The problem with this approach is that you will be making synchronous calls– i.e. if you need to call 50 sinks you will call second only after first returned. In addition, if your clients are GUI based, and client's code that accesses GUI elements from event handler does not marshal to GUI thread asynchronously, and event is delivered to the same client which caused its raising, your program will deadlock. (See PRB: GUI application hangs when using non-[OneWay]-Events FAQ for details). So I prefer to make all calls from the server to clients asynchronously. How?

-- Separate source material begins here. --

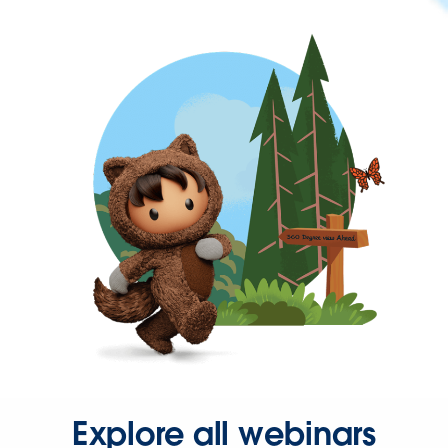
Explore all webinars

Simple by defining class, whose instance is responsible to check invocation result:

InvocationResultChecker checker = new
        InvocationResultChecker(ds.tb_sinks[i].ID);
Caller.BeginInvoke((MarshalByRefObject)refObj,
        new AsyncCallback(checker.Callback),null);

Callback method calls EndInvoke and in case of any error, removes sink with the stored ID from persistent storage. Server defines class BroadcastMessageEventContext – one class for each event type. This class makes all castings and calls that are specific to event, so PersistentEventHelper is kept clean and generic.

class BroadcastMessageEventContext
{
    string  m_Text;

    public BroadcastMessageEventContext(string text)
    {
        m_Text = text;
    }
    
    public void RemoteHandlerCaller(MarshalByRefObject TargetObject)
    {
        AbstractBroadcastedMessageEventSink sink = 
            (AbstractBroadcastedMessageEventSink)TargetObject;
        BroadcastedMessageHandler d = (BroadcastedMessageHandler)
                                    Delegate.CreateDelegate(
                                    typeof(BroadcastedMessageHandler),
                                    sink,
                                    //should be read from storage too, 
                                    //hardcoded here for simplicity
                                    "BroadcastedMessageHandler");
        d(m_Text);
    }
}

Conclusion

Now you know how to use .NET events in fault tolerant and scalable applications. Obviously this demo application isn't of production quality, and you should review code before using it in your real-world applications. Specially you should consider handling of remoting errors - current implementation forcefully unsubscribes the client, so it is possible for the client to run endlessly without receiving notifications and not knowing it. You should implement some keep-alive mechanisms when client will test if it is still subscribed.

You should also think about retry mechanism - in the WAN deployment it is possible to get short-time connectivity problems, so probably it is worth to try deliver notification in a second or two.

Enjoy ! :)